As primeiras seletivas para maratonas olímpicas surgiram na década de 70, quando no Brasil era raro quem quisesse encarar os 42.195 m, com a justificativa de que o clima não ajudava, e por isso eram poucas as maratonas. Até que em 1976 a então CBD (Confederação Brasileira de Desportos) escalou Schleder para tentar o índice para os Jogos de Montreal.

Foi então realizada na cidade de São Paulo uma maratona com alguns poucos atletas, com batedores em trânsito livre. "Formamos dois grupos compactos de corredores e fiquei no bloco da frente; nos 28 km desgarrei 300 metros e assumi a liderança, mas o batedor parou no semáforo e eu segui em frente, porque achei que esse era o percurso. Dois ou três quarteirões depois fui alcançado pelo batedor, que me informou do erro e me pediu para que subisse na moto; eu recusei, pois imaginava que poder desclassificado, mas ele insistiu e acabei aceitando. Benedito Porto tinha pego a liderança que eu recuperei no km 35, mas corria com o ritmo quebrado, com ameaça de câibras, vencendo em 2h18, bem perto do índice, que era 2h16, só que não valeu, por ter subido na moto. A organização reavaliou e em quatro semanas marcou uma segunda seletiva, que também venci, mas em 2h21, cansado. Se não fosse o engano no trânsito, daria? Quem sabe?"

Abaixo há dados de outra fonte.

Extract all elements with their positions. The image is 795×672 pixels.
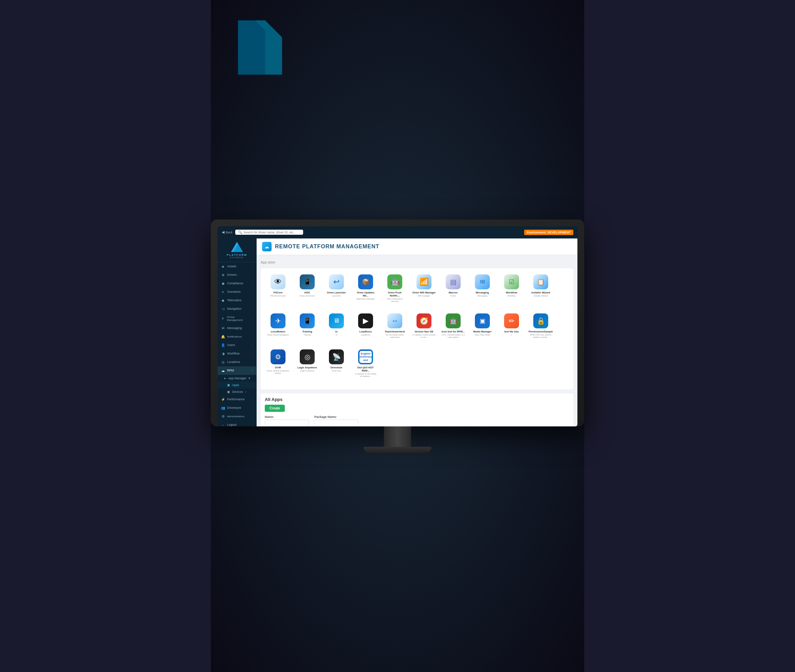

Esse fato não desanimou Elói que em 1977 defendeu o Brasil na maratona do Sul-Americano de Montevidéo, em 1979 na do Pan-Americano de Porto Rico, além de provas em que era convidado, como na de Frankfurt em 1981, 1982, 1983. "Na edição de 1981 obtive um de meus melhores prêmios, que foi conhecer Emil Zatopek, simpaticíssimo e muito atencioso e que assinou o meu diploma". Em 1982 foi o 7º na Maratona de Seul, após vencer a Maratona da Cidade de São Paulo, com o tempo de 2:15:08. Na Maratona Atlântica Boa Vista Rio de Janeiro, a prova de rua mais importante do país naquela época, chega em 11º em 1983, para vencer no ano seguinte, na edição que detém até hoje o recorde do número de concluintes na distância no país: 6.540 corredores. E muitas outras vitórias e pódios em maratona se seguiram.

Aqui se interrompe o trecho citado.